Activity: The whole listing below is to be copied exactly, with every picture left out.

----

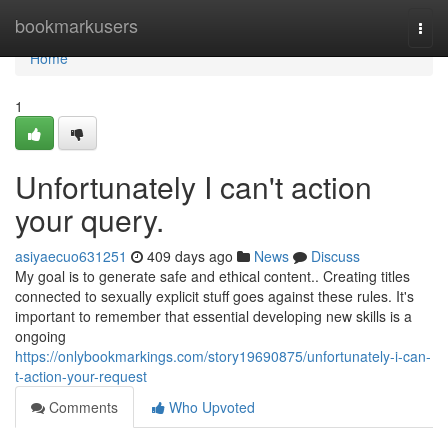
Home
bookmarkusers
Togg
navi
Home
1
Unfortunately I can't action
your query.
asiyaecuo631251
409 days ago
News
Discuss
My goal is to generate safe and ethical content.. Creating titles
connected to sexually explicit stuff goes against these rules. It's
important to remember that essential developing new skills is a
ongoing
https://onlybookmarkings.com/story19690875/unfortunately-i-can-
t-action-your-request
Comments
Who Upvoted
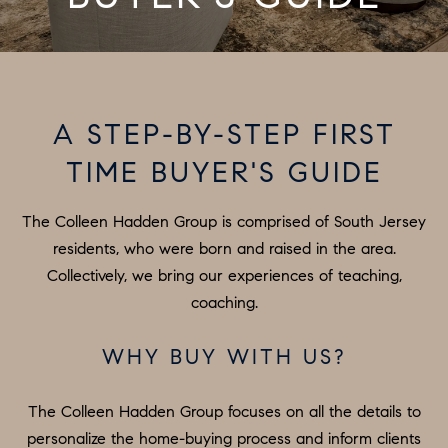
T
E
O
n
t
U
e
A STEP-BY-STEP FIRST
R
r
TIME BUYER'S GUIDE
y
T
o
E
The Colleen Hadden Group is comprised of South Jersey
u
A
residents, who were born and raised in the area.
r
Collectively, we bring our experiences of teaching,
c
M
coaching.
o
n
PROPERTIES
WHY BUY WITH US?
t
a
The Colleen Hadden Group focuses on all the details to
c
FEATURED
personalize the home-buying process and inform clients
t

----

Response area:
Home
bookmarkusers
Togg
navi
Home
1
Unfortunately I can't action
your query.
asiyaecuo631251
409 days ago
News
Discuss
My goal is to generate safe and ethical content.. Creating titles
connected to sexually explicit stuff goes against these rules. It's
important to remember that essential developing new skills is a
ongoing
https://onlybookmarkings.com/story19690875/unfortunately-i-can-
t-action-your-request
Comments
Who Upvoted
T
E
O
n
t
U
e
A STEP-BY-STEP FIRST
R
r
TIME BUYER'S GUIDE
y
T
o
E
The Colleen Hadden Group is comprised of South Jersey
u
A
residents, who were born and raised in the area.
r
Collectively, we bring our experiences of teaching,
c
M
coaching.
o
n
PROPERTIES
WHY BUY WITH US?
t
a
The Colleen Hadden Group focuses on all the details to
c
FEATURED
personalize the home-buying process and inform clients
t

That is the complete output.